***** EXTRACTED MATERIAL *****
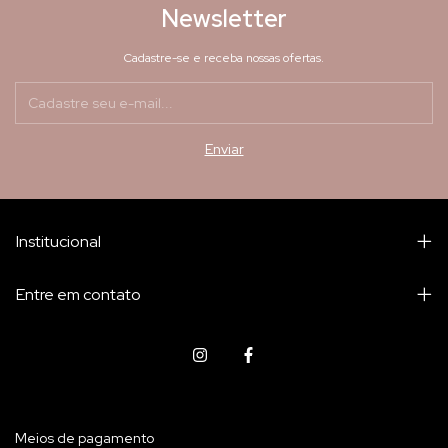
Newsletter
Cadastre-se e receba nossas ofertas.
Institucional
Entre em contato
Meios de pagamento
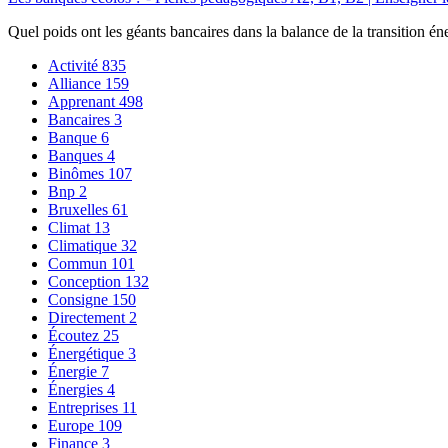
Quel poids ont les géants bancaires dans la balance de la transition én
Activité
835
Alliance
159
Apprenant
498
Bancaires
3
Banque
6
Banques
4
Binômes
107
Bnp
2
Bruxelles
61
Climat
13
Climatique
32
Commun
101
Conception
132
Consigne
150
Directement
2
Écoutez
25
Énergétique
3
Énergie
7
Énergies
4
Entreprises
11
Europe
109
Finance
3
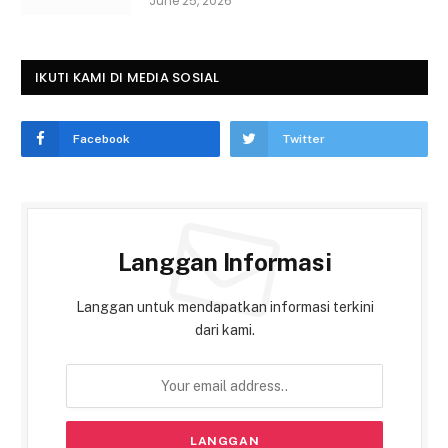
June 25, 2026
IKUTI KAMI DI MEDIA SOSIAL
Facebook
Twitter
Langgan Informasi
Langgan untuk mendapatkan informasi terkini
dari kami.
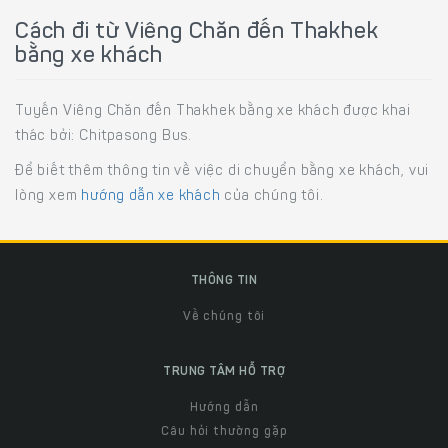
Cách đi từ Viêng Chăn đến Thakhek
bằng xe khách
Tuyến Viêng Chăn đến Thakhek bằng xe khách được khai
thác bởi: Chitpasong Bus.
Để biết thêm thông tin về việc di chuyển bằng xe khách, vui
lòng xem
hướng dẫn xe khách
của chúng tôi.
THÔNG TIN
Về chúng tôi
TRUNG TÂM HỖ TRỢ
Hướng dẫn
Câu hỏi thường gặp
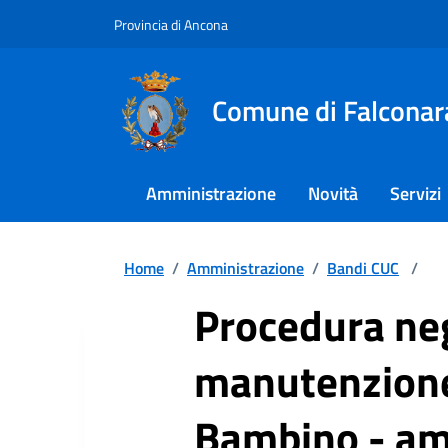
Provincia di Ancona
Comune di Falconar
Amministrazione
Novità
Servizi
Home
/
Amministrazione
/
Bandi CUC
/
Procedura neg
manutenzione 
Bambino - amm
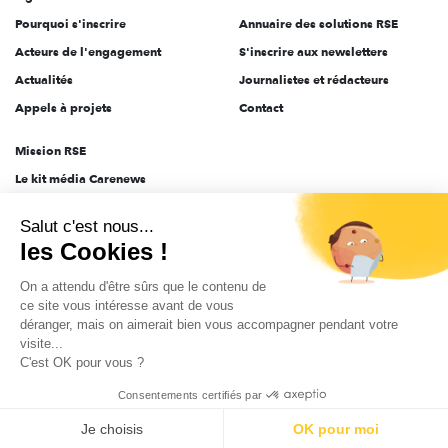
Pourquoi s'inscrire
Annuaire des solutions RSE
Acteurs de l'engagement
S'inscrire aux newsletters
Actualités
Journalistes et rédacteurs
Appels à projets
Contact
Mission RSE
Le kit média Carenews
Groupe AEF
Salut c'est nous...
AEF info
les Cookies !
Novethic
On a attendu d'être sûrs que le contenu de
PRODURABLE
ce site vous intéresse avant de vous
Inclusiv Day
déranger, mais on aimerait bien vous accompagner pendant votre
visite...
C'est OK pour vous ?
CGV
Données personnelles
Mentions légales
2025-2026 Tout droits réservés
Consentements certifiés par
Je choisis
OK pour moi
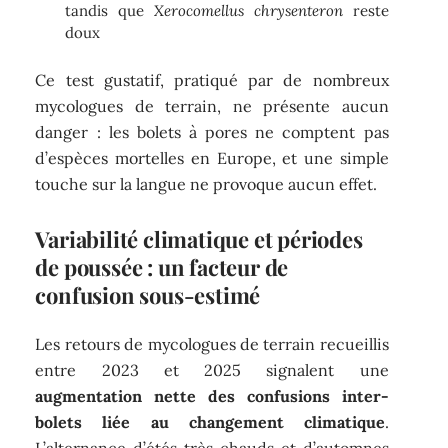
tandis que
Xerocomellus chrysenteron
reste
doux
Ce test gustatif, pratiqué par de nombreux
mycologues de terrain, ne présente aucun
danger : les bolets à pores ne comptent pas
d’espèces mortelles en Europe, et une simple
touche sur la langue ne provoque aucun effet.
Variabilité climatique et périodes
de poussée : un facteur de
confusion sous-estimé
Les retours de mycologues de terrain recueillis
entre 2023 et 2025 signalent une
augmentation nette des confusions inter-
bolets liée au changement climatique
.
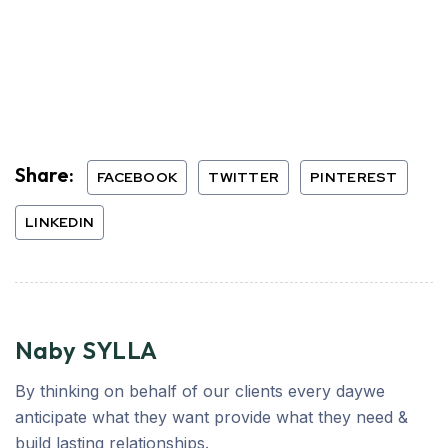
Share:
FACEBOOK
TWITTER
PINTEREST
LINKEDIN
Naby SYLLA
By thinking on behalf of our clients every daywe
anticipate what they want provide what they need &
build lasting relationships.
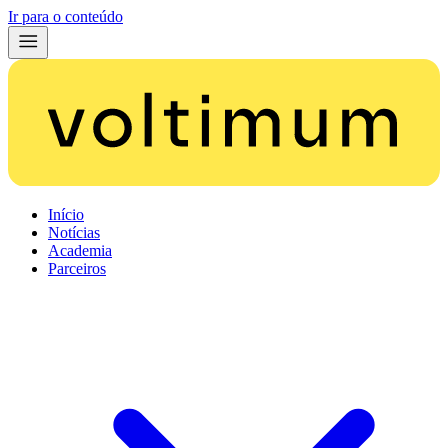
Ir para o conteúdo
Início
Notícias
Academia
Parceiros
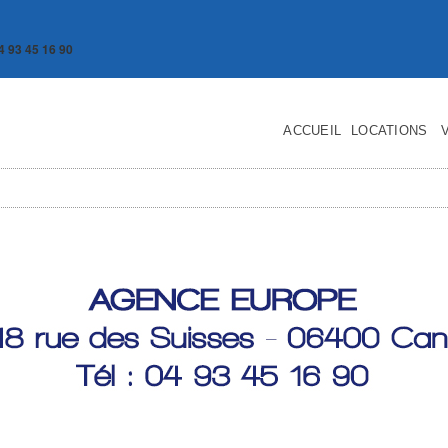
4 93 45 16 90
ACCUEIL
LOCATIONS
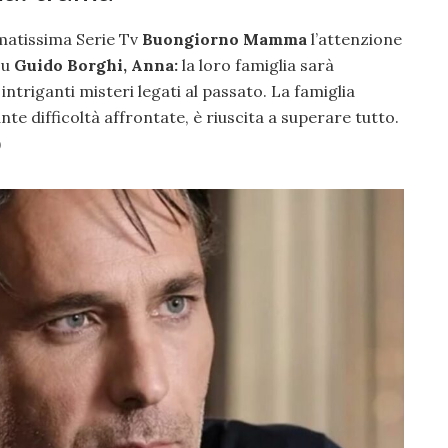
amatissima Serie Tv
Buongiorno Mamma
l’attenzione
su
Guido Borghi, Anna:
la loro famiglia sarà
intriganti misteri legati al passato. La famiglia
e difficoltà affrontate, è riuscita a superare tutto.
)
*****
Nothing but the lines with "Viêng" should be returned, copied from the entries above.

Cách đi từ Viêng Chăn đến Thakhek
Tuyến Viêng Chăn đến Thakhek bằng xe khách được khai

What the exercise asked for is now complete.